Terkait kebebasan pers, Herik mengatakan ketika RUU KUHP kemudian disahkan dan ketika saat ini juga sudah berlaku tentang Undang-Undang ITE, ada beberapa bagian yang perlu terus suarakan supaya kemudian juga dilakukan revisi, misalnya mengenai pencemaran nama baik. Yang dikhawatirkan dalam konteks ini adalah jurnalis kemudian dikriminalisasi. Jadi, kalau selama ini ada ancaman yang kemudian para jurnalis akan dilaporkan ke polisi, saya pikir dan khawatir itu juga bagian dari upaya yang kemudian menakuti para jurnalis supaya mereka berpikir ulang untuk melakukan sebuah pemberitaan. Itu adalah salah satu yang disebut sebagai ancaman terhadap kebebasan pers.

Herik juga menyampaikan perspektifnya tentang pentingnya menjaga kebebasan pers dan tantangan jurnalis untuk terus menjadi yang terbaik dalam menjalankan perannya demi kepentingan publik, terlebih pada tahun politik, pada pemilu dan pemilihan presiden 2024 mendatang.

Berikut wawancara Perspektif Baru yang dilakukan Hayat Mansur sebagai pewawancara dengan narasumber Herik Kurniawan.

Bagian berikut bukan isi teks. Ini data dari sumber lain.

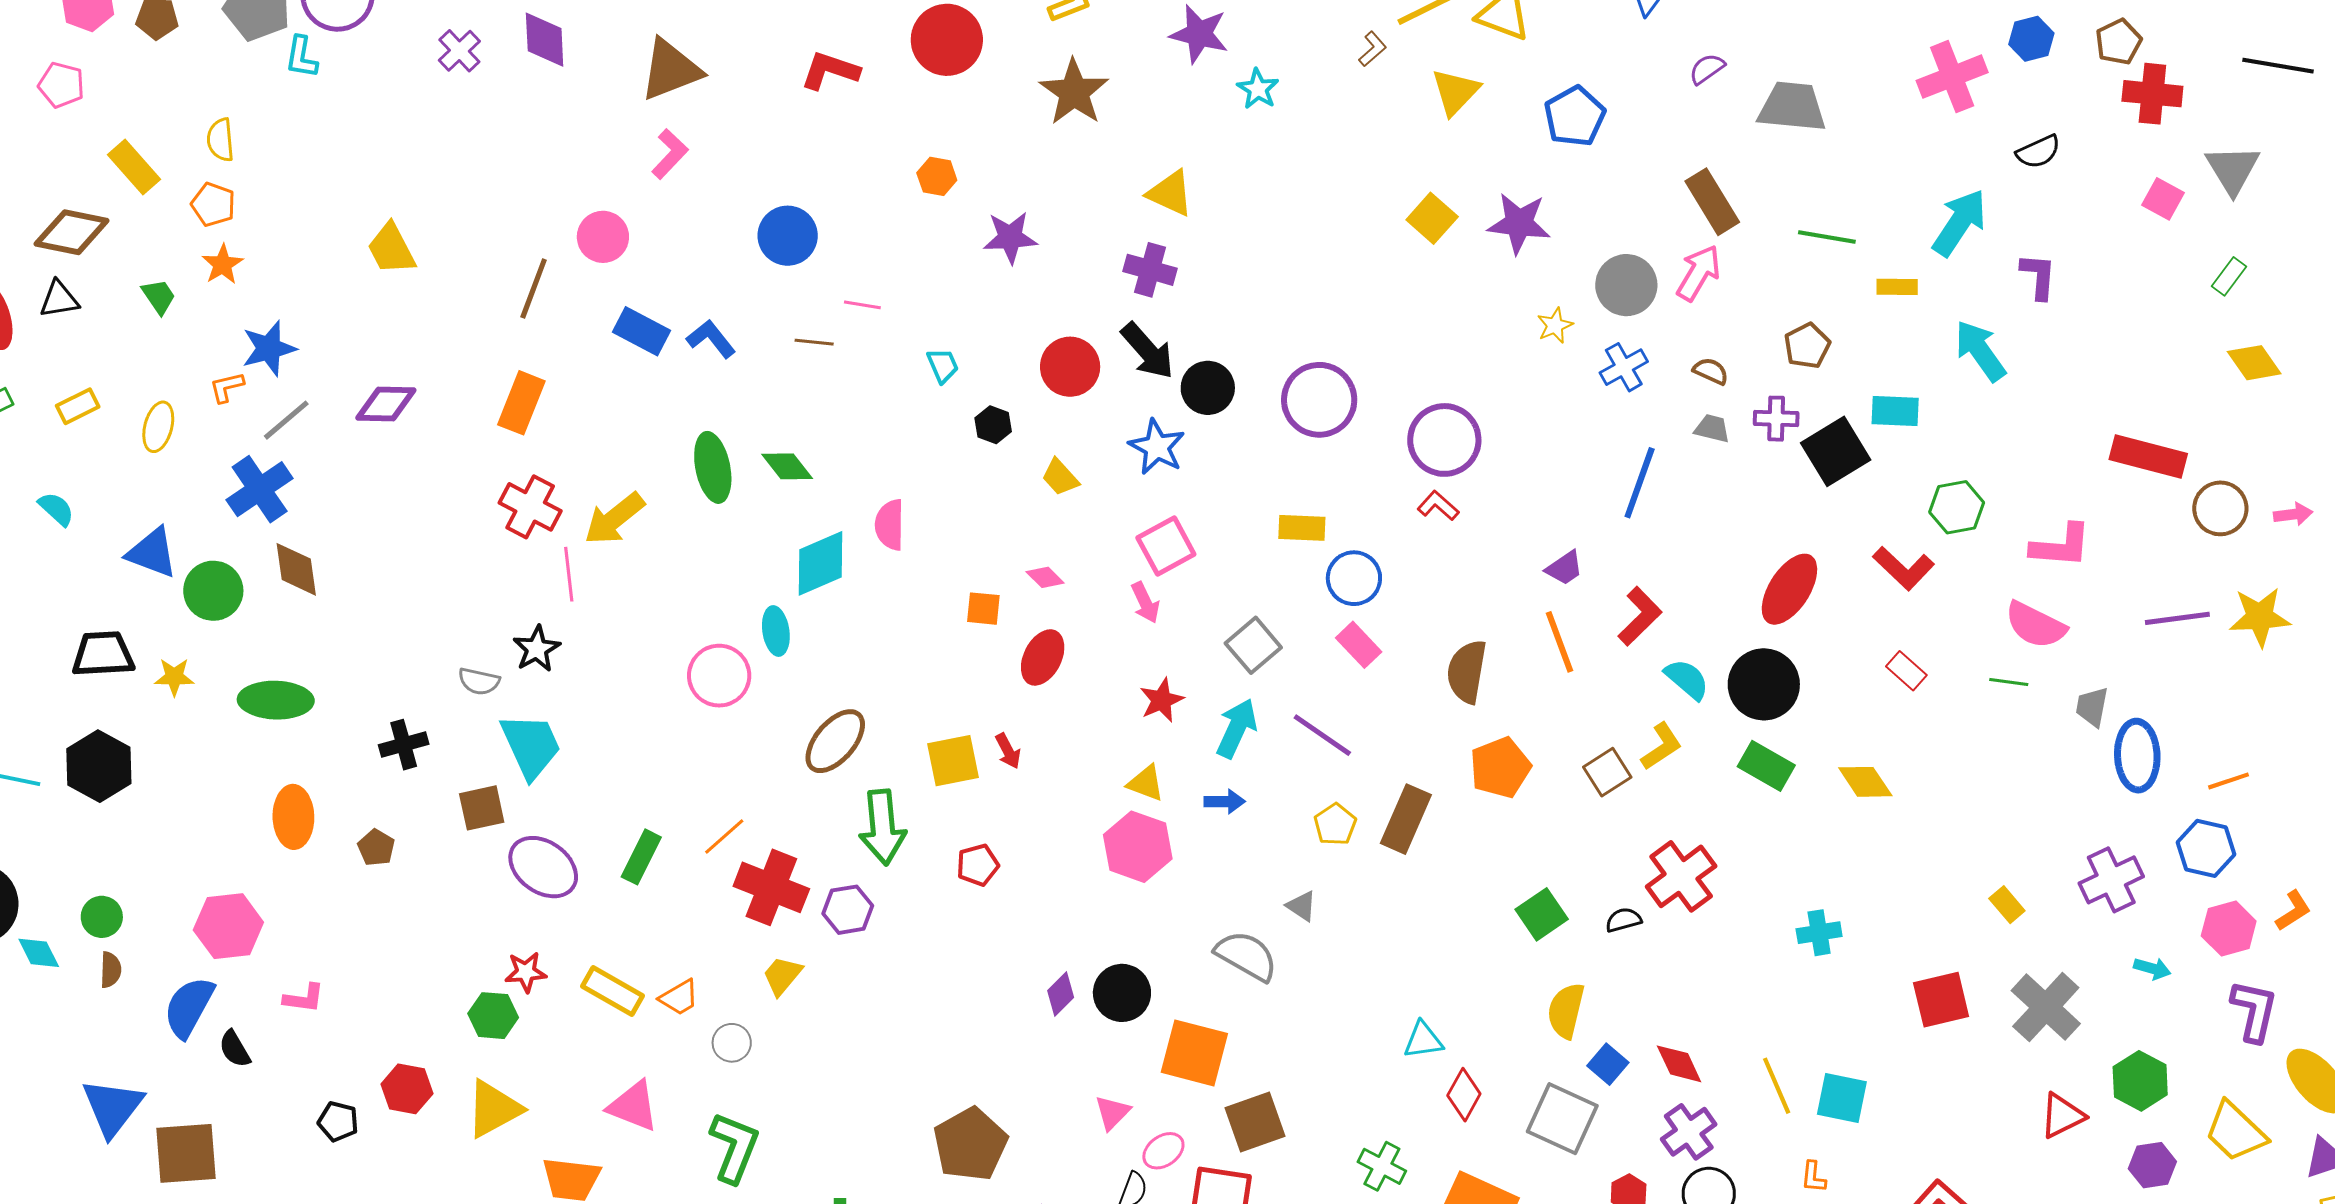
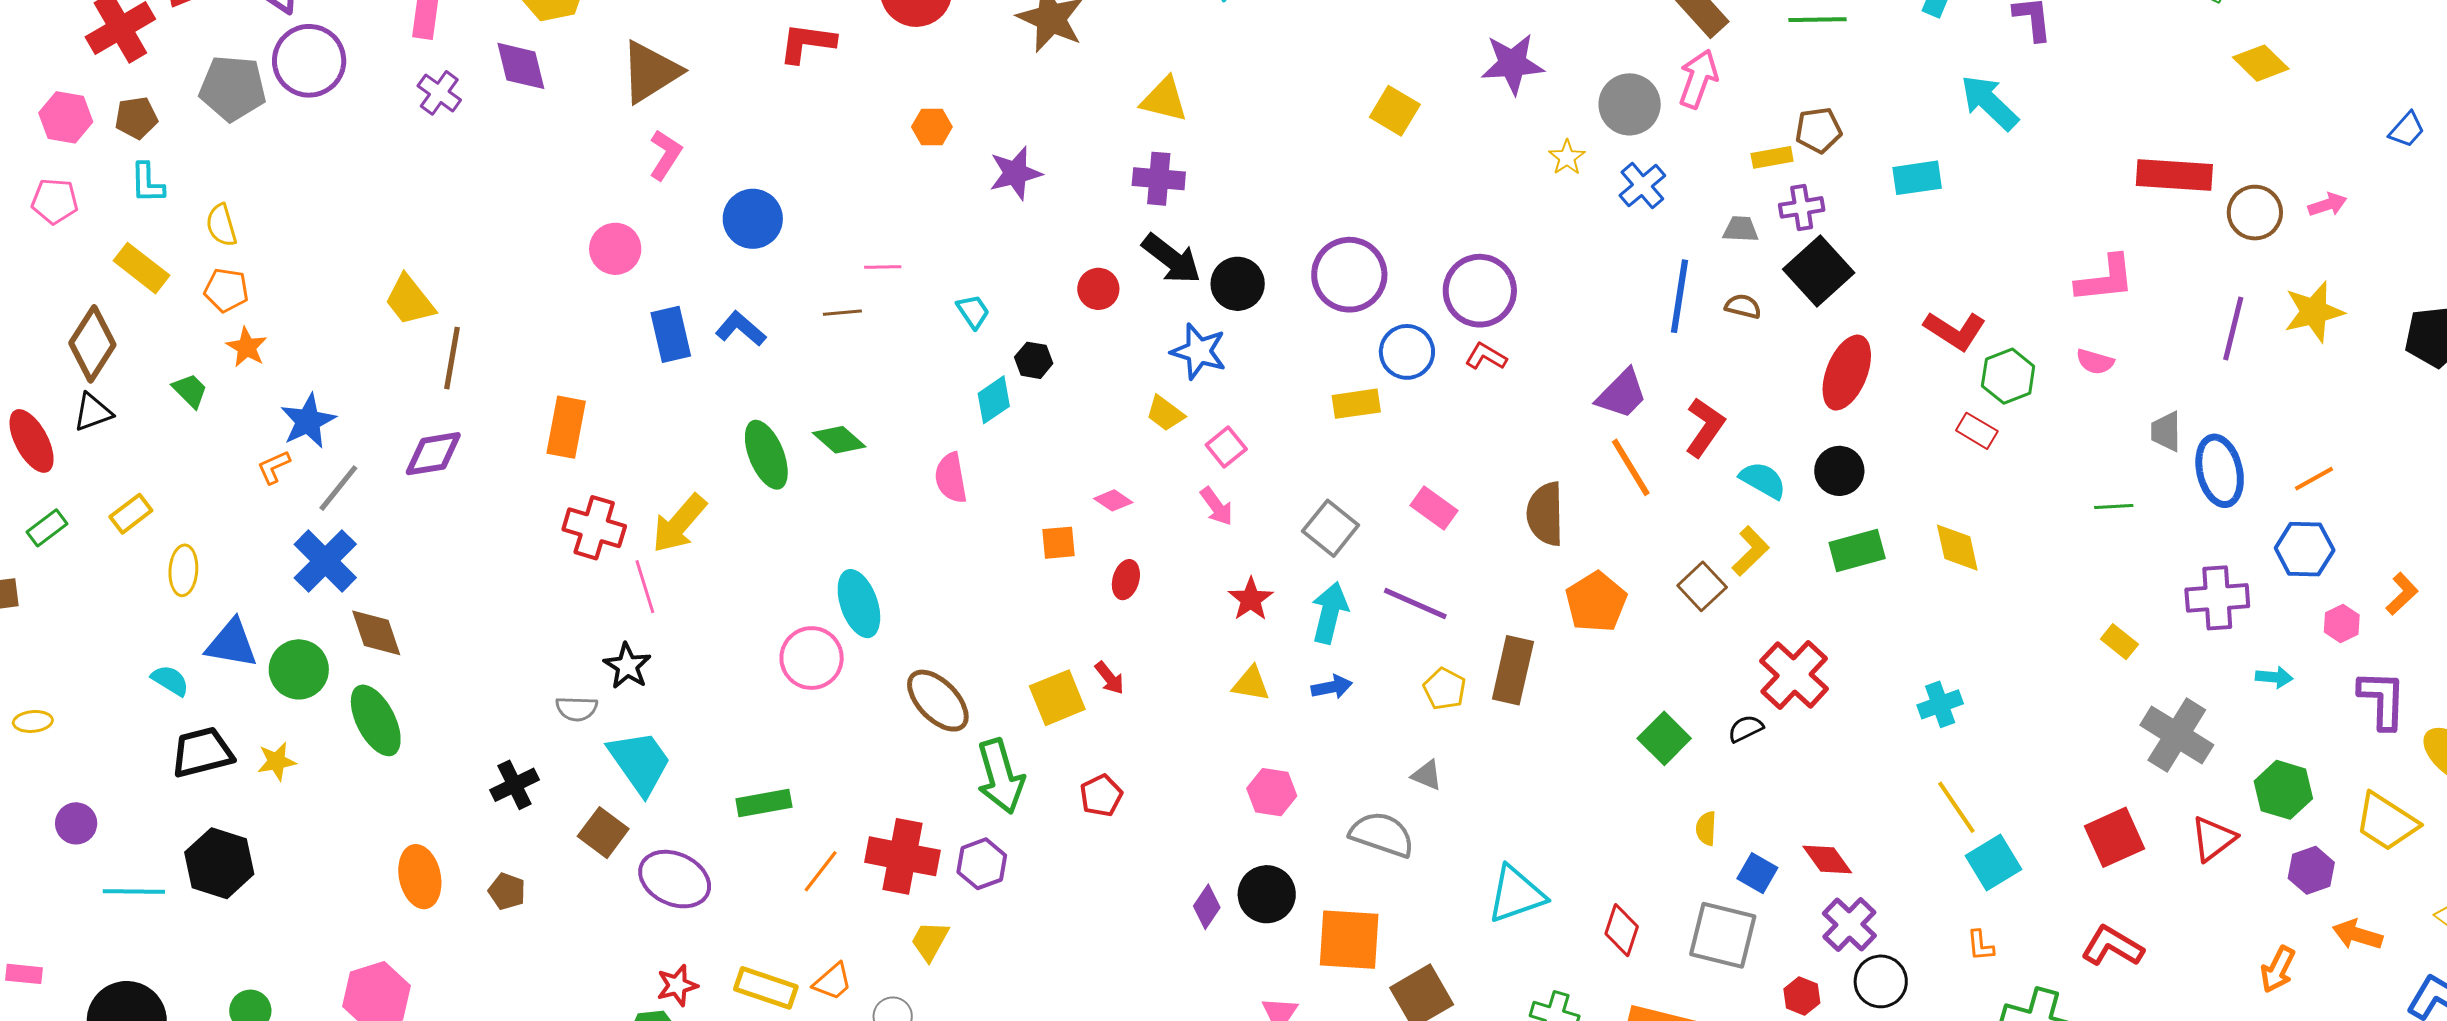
cyan L-shape: (301, 57) -> (147, 183), moved
yellow square: (1432, 218) -> (1395, 111), moved
brown diamond: (72, 232) -> (92, 344), turned -58
blue circle: (788, 236) -> (753, 219), moved
yellow rectangle: (1897, 287) -> (1772, 157), moved
brown line: (534, 288) -> (452, 358), moved
blue rectangle: (641, 331) -> (671, 334), turned 60
brown pentagon: (1807, 346) -> (1818, 130), turned 30
red circle: (1070, 367) -> (1098, 289), size x0.7
brown semicircle: (1711, 371) -> (1743, 306), moved
yellow ellipse: (158, 427) -> (183, 570), moved
black square: (1836, 451) -> (1819, 271), moved
yellow trapezoid: (1060, 477) -> (1165, 413), moved
green hexagon: (1957, 507) -> (2008, 376), moved
cyan semicircle: (56, 509) -> (170, 680), moved
pink square: (1166, 546) -> (1226, 447), size x0.7
cyan diamond: (820, 563) -> (994, 400), moved, size x0.7
purple trapezoid: (1564, 568) -> (1622, 394), size x1.4
blue circle: (1354, 578) -> (1407, 352), moved
purple line: (2177, 618) -> (2233, 329), turned -58
pink semicircle: (2035, 625) -> (2095, 362), size x0.6
cyan ellipse: (776, 631) -> (859, 604), size x1.4
red ellipse: (1043, 657) -> (1126, 580), size x0.7
green line: (2009, 682) -> (2114, 506), moved
black circle: (1764, 684) -> (1839, 471), size x0.7
green ellipse: (276, 700) -> (376, 720), moved, turned 72
brown ellipse: (835, 741) -> (938, 701), turned -74
green rectangle: (1766, 766) -> (1857, 550), turned -34
yellow diamond: (1865, 782) -> (1957, 548), turned 32
brown square: (482, 808) -> (603, 833), turned -30
orange line: (724, 837) -> (821, 871), moved
pink hexagon: (1138, 847) -> (1272, 792), moved, size x0.7
green rectangle: (641, 857) -> (764, 803), moved, turned 64
purple cross: (2111, 880) -> (2217, 598), turned 32
pink hexagon: (2229, 928) -> (2342, 624), size x0.7
red square: (1941, 1000) -> (2115, 837), moved
yellow semicircle: (1566, 1011) -> (1706, 828), size x0.6
cyan triangle: (1423, 1040) -> (1516, 894), moved, size x1.5
yellow line: (1777, 1086) -> (1956, 807), moved
cyan square: (1842, 1098) -> (1994, 863), turned -32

Dalam kehidupan berbangsa dan bernegara, peran media dan kebebasan pers sangat penting karena menjadi pendorong untuk terwujudnya hak-hak asasi manusia lainnya, seperti hak mendapatkan akses informasi, hak mendapatkan penghidupan yang layak, dan hak akses pembangunan. Hari ini kita akan membahas mengenai peran media dan kebebasan pers, tentu saja dengan narasumber yang kredibel untuk membahasnya yaitu Bung Herik Kurniawan, Ketua Umum Ikatan Jurnalis Televisi Indonesia (IJTI).

 

Bung Herik, urgensi dari adanya hak kebebasan berekspresi dan kebebasan pers adalah untuk mewujudkan masyarakat yang berpengetahuan dan demokratis, serta untuk membantu mewujudkan pemerintahan yang terkontrol dan tidak sewenang-wenang. 

 

Bagaimana perspektif Anda mengenai kebebasan berekspresi dan kebebasan pers di Indonesia hingga saat ini?

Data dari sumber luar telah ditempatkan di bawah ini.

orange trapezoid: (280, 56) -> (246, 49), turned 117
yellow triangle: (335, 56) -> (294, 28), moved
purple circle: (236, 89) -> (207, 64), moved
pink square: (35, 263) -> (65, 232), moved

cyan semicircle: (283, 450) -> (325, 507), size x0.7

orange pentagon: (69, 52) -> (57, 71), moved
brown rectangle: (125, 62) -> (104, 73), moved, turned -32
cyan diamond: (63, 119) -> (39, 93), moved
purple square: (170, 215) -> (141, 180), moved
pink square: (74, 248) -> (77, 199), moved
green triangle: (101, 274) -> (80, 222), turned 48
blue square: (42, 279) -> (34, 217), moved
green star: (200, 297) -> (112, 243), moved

Saya ingin memberikan sedikit pandangan tentang bagaimana kita melihat kondisi para jurnalis Indonesia saat ini, sebelum sampai kepada kebebasan pers. Yaitu bahwa saat ini jurnalis adalah profesi yang sangat terbuka, siapapun juga bisa menjadi jurnalis, dalam konteks jurnalis profesional. Karena itulah maka setiap orang yang menjadi jurnalis, mereka harus terus meningkatkan kapasitasnya setiap hari dan setiap saat.

Saya sebagai pemimpin dari salah satu organisasi profesi jurnalis di Indonesia juga melihat bahwa tingkat kualitas para jurnalis di Indonesia masih harus terus ditambah dan diperkuat lagi. Bukan hanya pada konteks pemahaman mengenai regulasi, tapi juga pada konteks pemahaman bagaimana memproduksi karya jurnalistik itu sendiri dan bagaimana mereka melihat kebijakan-kebijakan yang kemudian dibutuhkan oleh masyarakat.

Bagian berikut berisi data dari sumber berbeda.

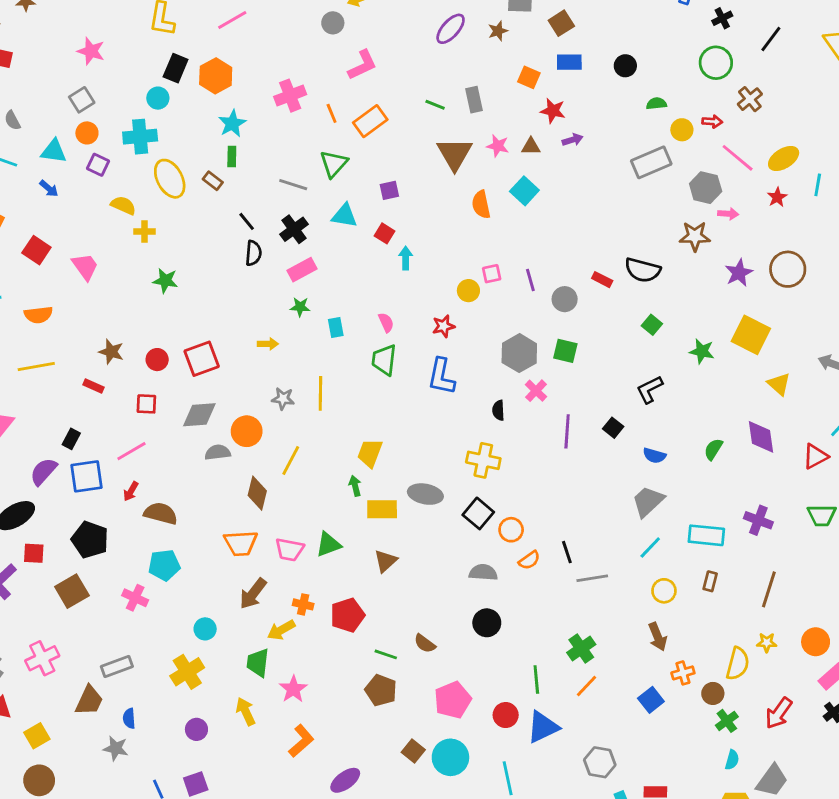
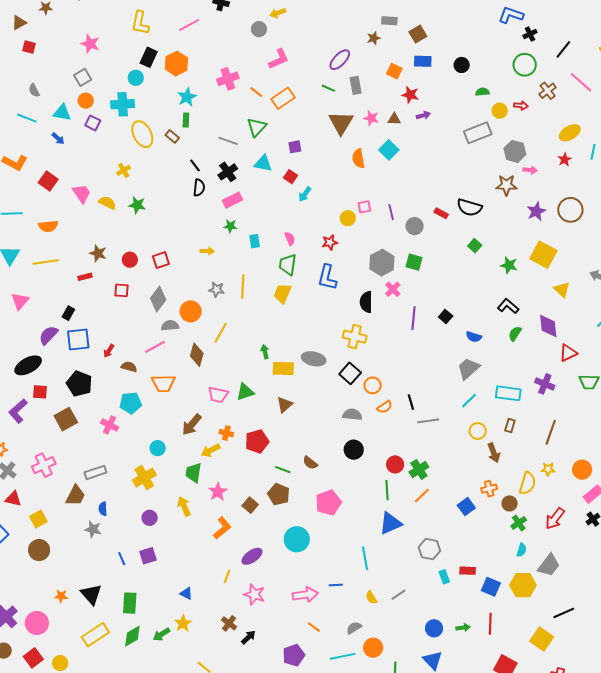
purple ellipse: (451, 29) -> (340, 60), moved
orange line: (332, 113) -> (256, 92), turned -32
pink line: (738, 158) -> (581, 82), moved
yellow semicircle: (123, 205) -> (107, 203), moved
yellow cross: (145, 231) -> (124, 170), turned -32
cyan arrow: (406, 258) -> (305, 194), turned -147
red square: (202, 359) -> (161, 260), size x0.7
red rectangle: (94, 386) -> (85, 277), turned -40
black L-shape: (650, 389) -> (508, 306), moved, turned 65
black semicircle: (498, 410) -> (366, 302), size x1.5
gray diamond: (199, 415) -> (158, 299), turned -50
pink line: (131, 451) -> (155, 347), moved
yellow trapezoid: (370, 453) -> (282, 293), moved
red triangle: (815, 456) -> (568, 353), moved
brown semicircle: (161, 513) -> (129, 367), size x0.7
orange trapezoid: (241, 543) -> (163, 383), moved
brown arrow: (658, 637) -> (494, 453), moved
red circle: (506, 715) -> (395, 464), moved
brown square: (413, 751) -> (250, 505), moved
cyan circle: (450, 757) -> (297, 539), moved

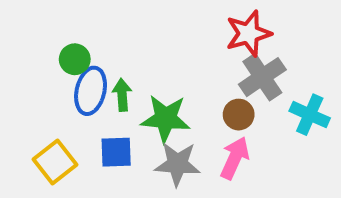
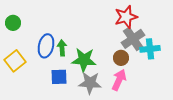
green circle: (75, 59) -> (13, 23), moved
cyan cross: (310, 115) -> (150, 49), moved, turned -30
yellow square: (55, 162) -> (15, 61), moved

Saya melihat juga kadang ditanyakan, apakah ada jurnalis yang kemudian menyebarkan hoax? Saya pikir kalau seorang jurnalis profesional itu tidak akan mungkin menyebarkan hoax. Itu mustahil. Yang ada adalah problem dari kapasitas seorang jurnalis yang tidak memiliki pemahaman yang maksimal terhadap konteks pengetahuan yang tepat terhadap sebuah situasi sehingga dia salah menginterpretasikan, atau dia terjebak oleh framing yang kemudian dikondisikan oleh hal-hal yang diatur oleh pihak luar. Maka dia kemudian juga terbawa arus yang terkesan membuat berita hoax yang padahal itu bukan hoax.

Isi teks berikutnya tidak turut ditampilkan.